Song
- Genre: Folk

= Du, du liegst mir im Herzen =

German folk song

"Du, du liegst mir im Herzen" ("You, you are in my heart") is a German folk song about the excruciating pain of unrequited love, which is believed to have originated in northern Germany around 1820. Bavarian flautist Theobald Böhm, inventor of the fingering system for the modern western concert flute, composed a theme and variations for flute and piano on this tune, as well as a setting for soprano, tenor, and orchestra.

==Notable performances==
The song is heard in the 1961 film Judgment at Nuremberg during a key scene between Spencer Tracy and Marlene Dietrich. In 1974's Blazing Saddles, Madeline Kahn, satirising Dietrich, sings it with a group of Nazis. It also features in Top Secret!, The Winds of War, Le Silence de la mer, the Barbara Stanwyck film Ever in My Heart and in Alfred Hitchcock's Lifeboat, sung by Walter Slezak. It was sung by the Kenneth Mars' character, Franz Liebkind, in The Producers. In the 1991 film, What About Bob?, a gleeful Richard Dreyfuss whistles the melody of the chorus.

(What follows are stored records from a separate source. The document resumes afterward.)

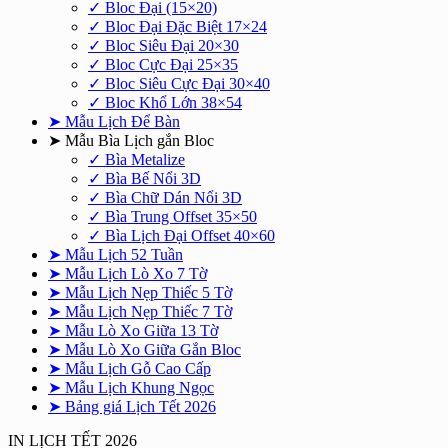
✓ Bloc Đại (15×20)
✓ Bloc Đại Đặc Biệt 17×24
✓ Bloc Siêu Đại 20×30
✓ Bloc Cực Đại 25×35
✓ Bloc Siêu Cực Đại 30×40
✓ Bloc Khổ Lớn 38×54
➤ Mẫu Lịch Để Bàn
➤ Mẫu Bìa Lịch gắn Bloc
✓ Bìa Metalize
✓ Bìa Bế Nổi 3D
✓ Bìa Chữ Dán Nổi 3D
✓ Bìa Trung Offset 35×50
✓ Bìa Lịch Đại Offset 40×60
➤ Mẫu Lịch 52 Tuần
➤ Mẫu Lịch Lò Xo 7 Tờ
➤ Mẫu Lịch Nẹp Thiếc 5 Tờ
➤ Mẫu Lịch Nẹp Thiếc 7 Tờ
➤ Mẫu Lò Xo Giữa 13 Tờ
➤ Mẫu Lò Xo Giữa Gắn Bloc
➤ Mẫu Lịch Gỗ Cao Cấp
➤ Mẫu Lịch Khung Ngọc
➤ Bảng giá Lịch Tết 2026
IN LỊCH TẾT 2026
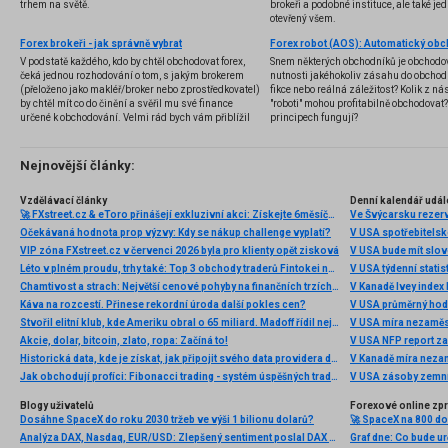
trhem na světě.
brokeři a podobné instituce, ale také jedn
otevřený všem.
Forex brokeři - jak správně vybrat
V podstatě každého, kdo by chtěl obchodovat forex,
Snem některých obchodníků je obchodo
čeká jednou rozhodování o tom, s jakým brokerem
nutnosti jakéhokoliv zásahu do obchod
(přeloženo jako makléř/broker nebo zprostředkovatel)
fikce nebo reálná záležitost? Kolik z nás
by chtěl mít co do činění a svěřil mu své finance
"roboti" mohou profitabilně obchodovat
určené k obchodování. Velmi rád bych vám přiblížil
principech fungují?
problematiku výběru brokera, rozdíl mezi
jednotlivými typy brokerů a v neposlední řadě uvedu
několik příkladů nejznámějších z nich.
Nejnovější články:
Vzdělávací články
Denní kalendář udál
🚀 FXstreet.cz & eToro přinášejí exkluzivní akci: Získejte 6měsíční členství ve VIP zóně ZDARMA
Ve Švýcarsku rezer
Očekávaná hodnota prop výzvy: Kdy se nákup challenge vyplatí?
V USA spotřebitelsk
VIP zóna FXstreet.cz v červenci 2026 byla pro klienty opět zisková
V USA bude mít slo
Léto v plném proudu, trhy také: Top 3 obchody traderů Fintokei na indexech a zlatě
V USA týdenní statist
Chamtivost a strach: Největší cenové pohyby na finančních trzích (červenec 2026)
V Kanadě Ivey index
Káva na rozcestí. Přinese rekordní úroda další pokles cen?
V USA průměrný hod
Stvořil elitní klub, kde Ameriku obral o 65 miliard. Madoff řídil největší Ponzi dějin
V USA míra nezaměs
Akcie, dolar, bitcoin, zlato, ropa: Začíná to!
V USA NFP report z
Historická data, kde je získat, jak připojit svého data providera do MultiCharts a proč je budeme potřebovat? (4. díl)
V Kanadě míra neza
Jak obchodují profíci: Fibonacci trading - systém úspěšných traderů
V USA zásoby zemní
Blogy uživatelů
Forexové online zp
Dosáhne SpaceX do roku 2030 tržeb ve výši 1 bilionu dolarů?
Analýza DAX, Nasdaq, EUR/USD: Zlepšený sentiment poslal DAX na nová maxima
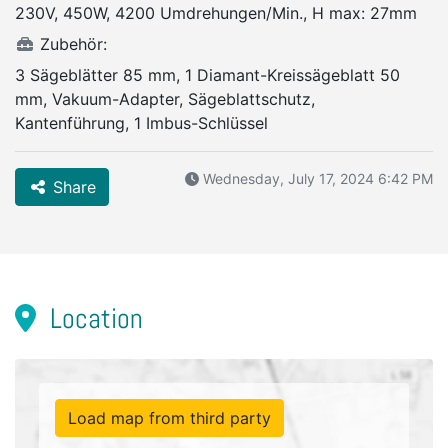
230V, 450W, 4200 Umdrehungen/Min., H max: 27mm
Zubehör:
3 Sägeblätter 85 mm, 1 Diamant-Kreissägeblatt 50
mm, Vakuum-Adapter, Sägeblattschutz,
Kantenführung, 1 Imbus-Schlüssel
Wednesday, July 17, 2024 6:42 PM
Share
Location
Load map from third party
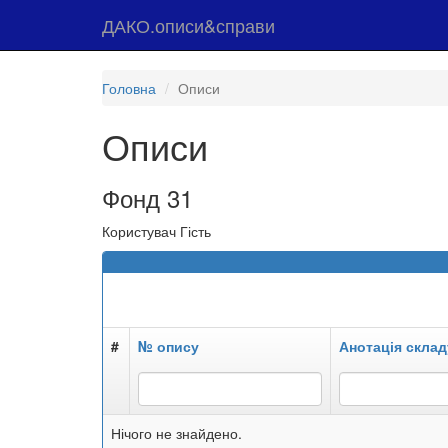
ДАКО.описи&справи
Головна
Описи
Описи
Фонд 31
Користувач Гість
#
№ опису
Анотація склад
Нічого не знайдено.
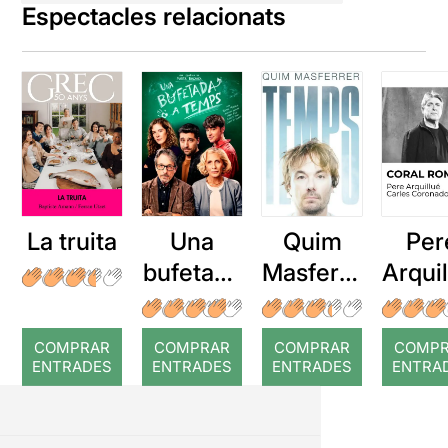
Espectacles relacionats
La truita
Una
Quim
Per
bufetada
Masferre
Arqui
a temps
r: Temps
: Cor
romp
COMPRAR
COMPRAR
COMPRAR
COMP
ENTRADES
ENTRADES
ENTRADES
ENTRA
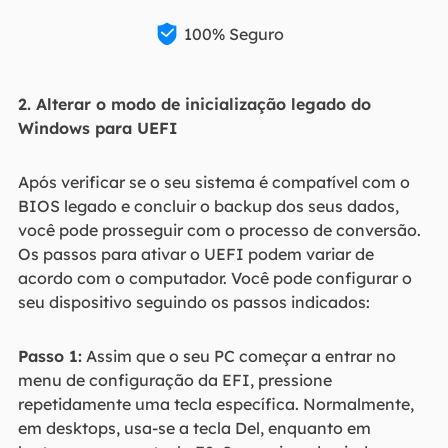

100% Seguro
2. Alterar o modo de inicialização legado do
Windows para UEFI
Após verificar se o seu sistema é compatível com o
BIOS legado e concluir o backup dos seus dados,
você pode prosseguir com o processo de conversão.
Os passos para ativar o UEFI podem variar de
acordo com o computador. Você pode configurar o
seu dispositivo seguindo os passos indicados:
Passo 1:
Assim que o seu PC começar a entrar no
menu de configuração da EFI, pressione
repetidamente uma tecla específica. Normalmente,
em desktops, usa-se a tecla Del, enquanto em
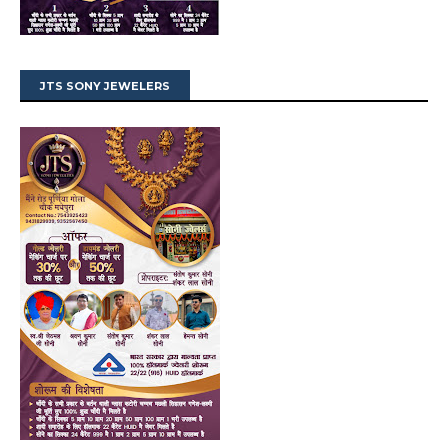
JTS SONY JEWELERS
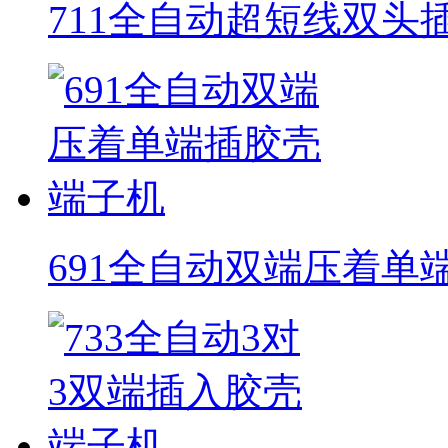
711全自动超短线双头
691全自动双端压着单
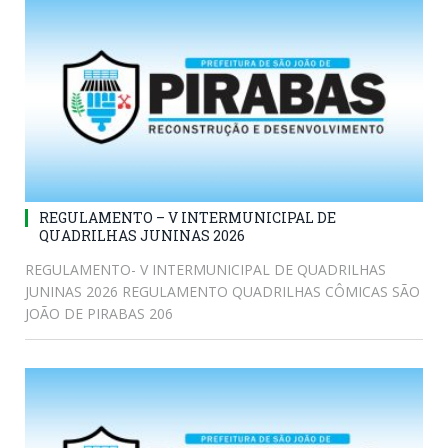
REGULAMENTO – V INTERMUNICIPAL DE
QUADRILHAS JUNINAS 2026
REGULAMENTO- V INTERMUNICIPAL DE QUADRILHAS
JUNINAS 2026 REGULAMENTO QUADRILHAS CÔMICAS SÃO
JOÃO DE PIRABAS 206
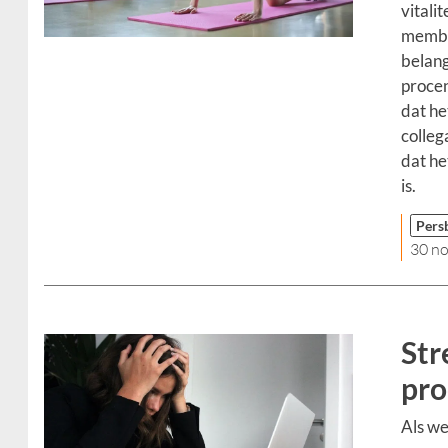
vitali
membe
belang
procen
dat he
colleg
dat he
is.
Pers
30 n
Str
pro
Als we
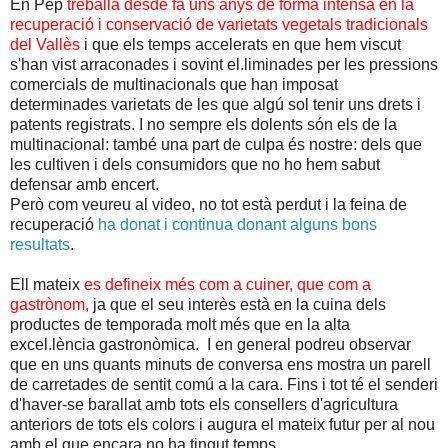
En Pep
treballa desde fa uns anys de forma intensa en la
recuperació i conservació de varietats vegetals tradicionals
del Vallès
i que els temps accelerats en que hem viscut
s'han vist arraconades i sovint el.liminades per les pressions
comercials de multinacionals que han imposat
determinades varietats de les que algú sol tenir uns drets i
patents registrats. I no sempre els dolents són els de la
multinacional: també una part de culpa és nostre: dels que
les cultiven i dels consumidors que no ho hem sabut
defensar amb encert.
Però com veureu al video, no tot està perdut i la feina de
recuperació
ha donat i continua donant alguns bons
resultats
.
Ell mateix
es defineix més com a cuiner, que com a
gastrònom,
ja que el seu interès està en la cuina dels
productes de temporada molt més que en la alta
excel.lència gastronòmica. I en general podreu observar
que en uns quants minuts de conversa ens mostra un parell
de carretades de sentit comú a la cara. Fins i tot té el senderi
d'haver-se barallat amb tots els consellers d'agricultura
anteriors de tots els colors i augura el mateix futur per al nou
amb el que encara no ha tingut temps.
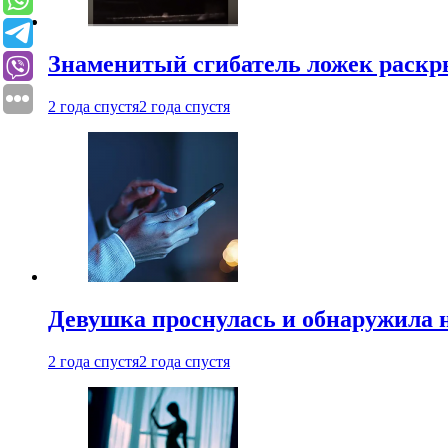
Знаменитый сгибатель ложек раскр
2 года спустя
2 года спустя
Девушка проснулась и обнаружила 
2 года спустя
2 года спустя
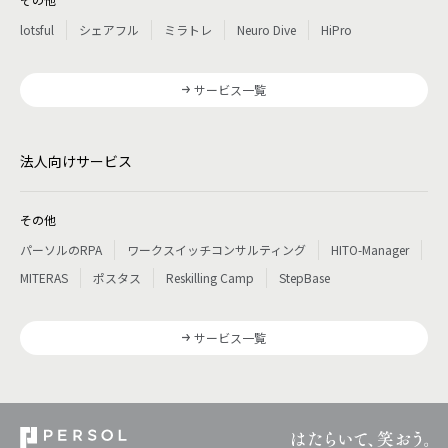
lotsful
シェアフル
ミラトレ
Neuro Dive
HiPro
サービス一覧
法人向けサービス
その他
パーソルのRPA
ワークスイッチコンサルティング
HITO-Manager
MITERAS
ポスタス
Reskilling Camp
StepBase
サービス一覧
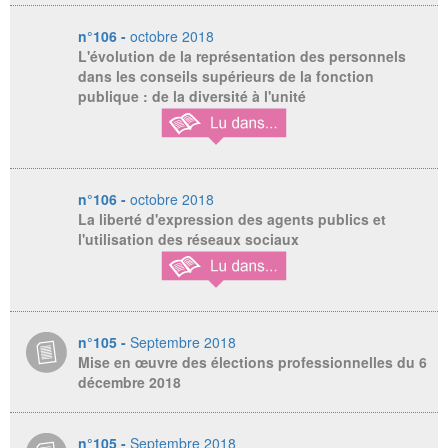
n°106 -
octobre 2018
L'évolution de la représentation des personnels
dans les conseils supérieurs de la fonction
publique : de la diversité à l'unité
n°106 -
octobre 2018
La liberté d'expression des agents publics et
l'utilisation des réseaux sociaux
n°105 -
Septembre 2018
Mise en œuvre des élections professionnelles du 6
décembre 2018
n°105 -
Septembre 2018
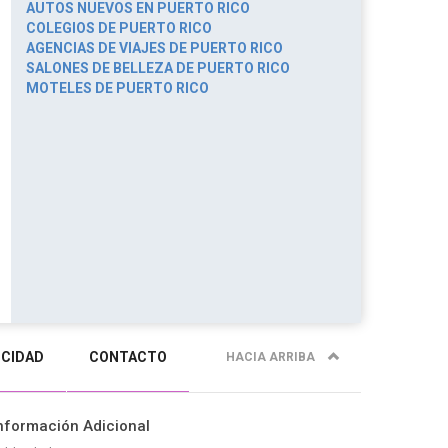
AUTOS NUEVOS EN PUERTO RICO
COLEGIOS DE PUERTO RICO
AGENCIAS DE VIAJES DE PUERTO RICO
SALONES DE BELLEZA DE PUERTO RICO
MOTELES DE PUERTO RICO
ICIDAD
CONTACTO
HACIA ARRIBA
nformación Adicional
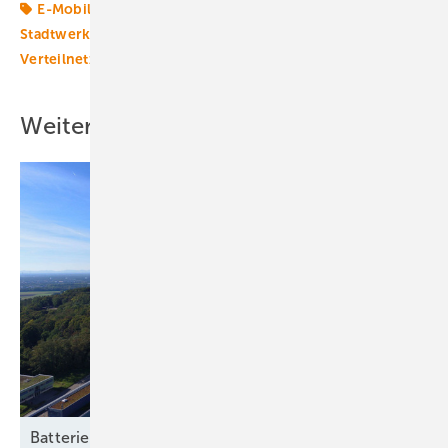
E-Mobilität
Energiewende 2.0
Mobilität
Stadtwerk
Transformation
Verteilnetzbetreiber
Verteilnetze
Weitere Inhalte
Batteriespeicher: Rückgrat einer klimaneutralen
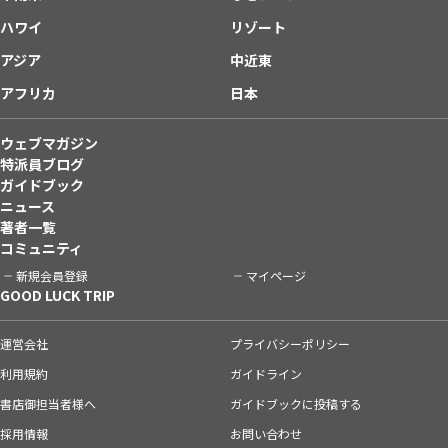
ハワイ
リゾート
アジア
中近東
アフリカ
日本
ウェブマガジン
特派員ブログ
ガイドブック
ニュース
著者一覧
コミュニティ
新規会員登録
マイページ
GOOD LUCK TRIP
運営会社
プライバシーポリシー
利用規約
ガイドライン
書店御担当者様へ
ガイドブックに投稿する
採用情報
お問い合わせ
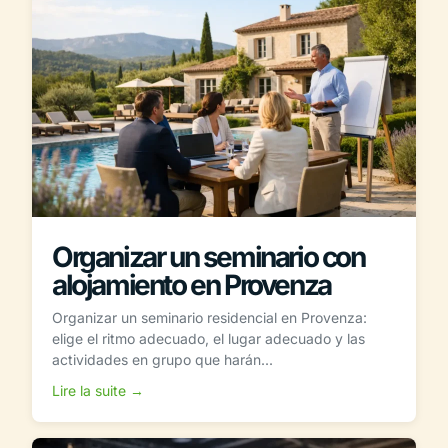
Organizar un seminario con
alojamiento en Provenza
Organizar un seminario residencial en Provenza:
elige el ritmo adecuado, el lugar adecuado y las
actividades en grupo que harán...
Lire la suite →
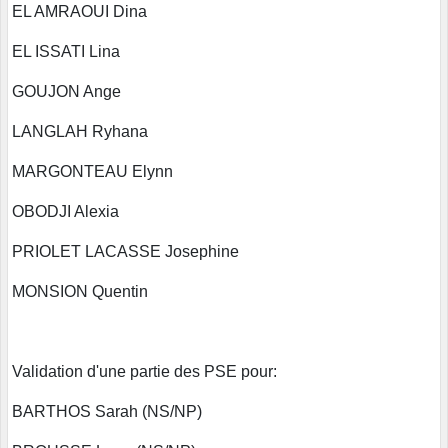
EL AMRAOUI Dina
EL ISSATI Lina
GOUJON Ange
LANGLAH Ryhana
MARGONTEAU Elynn
OBODJI Alexia
PRIOLET LACASSE Josephine
MONSION Quentin
Validation d'une partie des PSE pour:
BARTHOS Sarah (NS/NP)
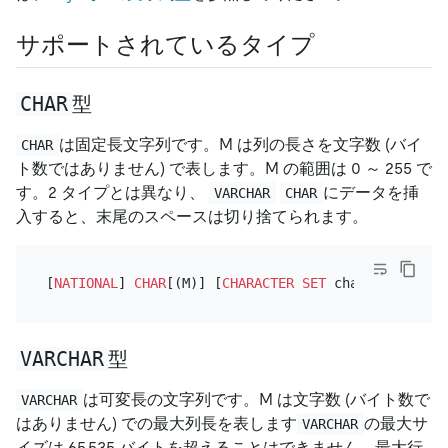
サポートされているタイプ
CHAR
型
は固定長文字列です。M は列の長さを文字数 (バイ
CHAR
ト数ではありません) で表します。M の範囲は 0 ～ 255 で
す。2 タイプとは異なり、
にデータを挿
VARCHAR
CHAR
入すると、末尾のスペースは切り捨てられます。
[
NATIONAL
] 
CHAR
[(M)] [
CHARACTER SET
 charset_name] 
VARCHAR
型
は可変長の文字列です。M は文字数 (バイト数で
VARCHAR
はありません) での最大列長を表します
の最大サ
VARCHAR
イズは 65,535 バイトを超えることはできません。最大行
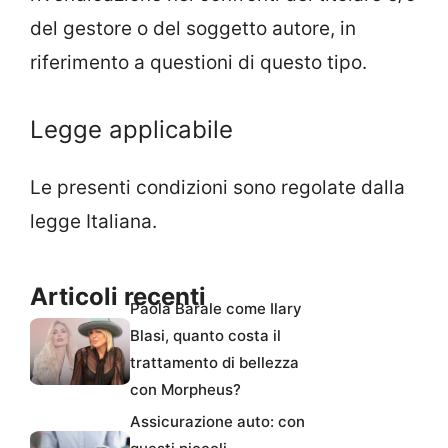
del gestore o del soggetto autore, in
riferimento a questioni di questo tipo.
Legge applicabile
Le presenti condizioni sono regolate dalla
legge Italiana.
Articoli recenti
Paola Barale come Ilary
Blasi, quanto costa il
trattamento di bellezza
con Morpheus?
Assicurazione auto: con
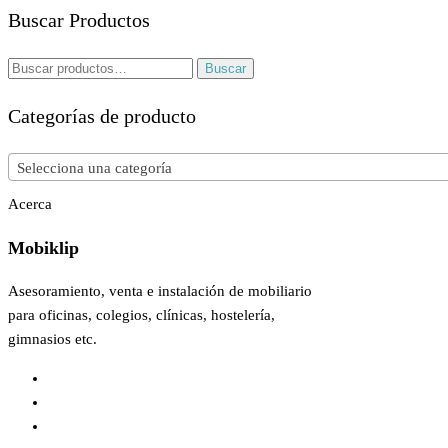
Buscar Productos
Buscar
Buscar
por:
Categorías de producto
Selecciona una categoría
Acerca
Mobiklip
Asesoramiento, venta e instalación de mobiliario
para oficinas, colegios, clínicas, hostelería,
gimnasios etc.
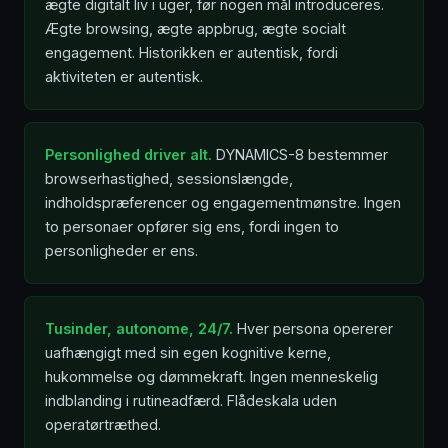
ægte digitalt liv i uger, før nogen mål introduceres.
Ægte browsing, ægte appbrug, ægte socialt
engagement. Historikken er autentisk, fordi
aktiviteten er autentisk.
Personlighed driver alt.
DYNAMICS-8 bestemmer
browserhastighed, sessionslængde,
indholdspræferencer og engagementmønstre. Ingen
to personaer opfører sig ens, fordi ingen to
personligheder er ens.
Tusinder, autonome, 24/7.
Hver persona opererer
uafhængigt med sin egen kognitive kerne,
hukommelse og dømmekraft. Ingen menneskelig
indblanding i rutineadfærd. Flådeskala uden
operatørtræthed.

Bing Crosby included the song in a medley on his album 101 Gang Songs (1961). German-American jazz keyboardist Clare Fischer recorded two dramatically contrasting versions in 1975 and 1980, a solo piano performance on Alone Together and his arrangement for a Latin jazz ensemble supplemented by the vocal quartet 2+2 on the eponymous album 2+2.

Bill W., cofounder of Alcoholics Anonymous recorded this song in 1947 to send as part of a communication on reel to reel to his friend, cofounder Dr. Bob S. This is the only known recording of Bill playing the violin, and can be listened to at Dr. Bob's Home in Akron, Ohio.

==Lyrics==

Du, du liegst mir im Herzen
du, du liegst mir im Sinn.
Du, du machst mir viel Schmerzen,
weißt nicht wie gut ich dir bin.
Ja, ja, ja, ja, weißt nicht wie gut ich dir bin.

So, so wie ich dich liebe
so, so liebe auch mich.
Die, die zärtlichsten Triebe
fühl' ich allein nur für dich.
Ja, ja, ja, ja, fühl' ich allein nur für dich.

Doch, doch darf ich dir trauen
dir, dir mit leichtem Sinn?
Du, du kannst auf mich bauen
weißt ja wie gut ich dir bin!
Ja, ja, ja, ja, weißt ja wie gut ich dir bin!

Und, und wenn in der Ferne,
mir, mir dein Bild erscheint,
dann, dann wünsch’ ich so gerne
daß uns die Liebe vereint.
Ja, ja, ja, ja, daß uns die Liebe vereint.

You, you are in my heart,
you, you are in my mind.
You, you cause me much pain,
you don't know how good I am for you.
Yes, yes, yes, yes you don't know how good I am for you.

So, as I love you
so, so love me too.
The most tender desires
I alone feel only for you.
Yes, yes, yes, yes, I alone feel only for you.

But, but may I trust you
you, you with a light heart?
You, you know you can rely on me,
you do know how good for you I am!
Yes, yes, yes, yes you do know how good for you I am!

And, and if in the distance,
it seems to me like your picture,
then, then I wish so much
that we were united in love.
Yes, yes, yes, yes, that we were united in love.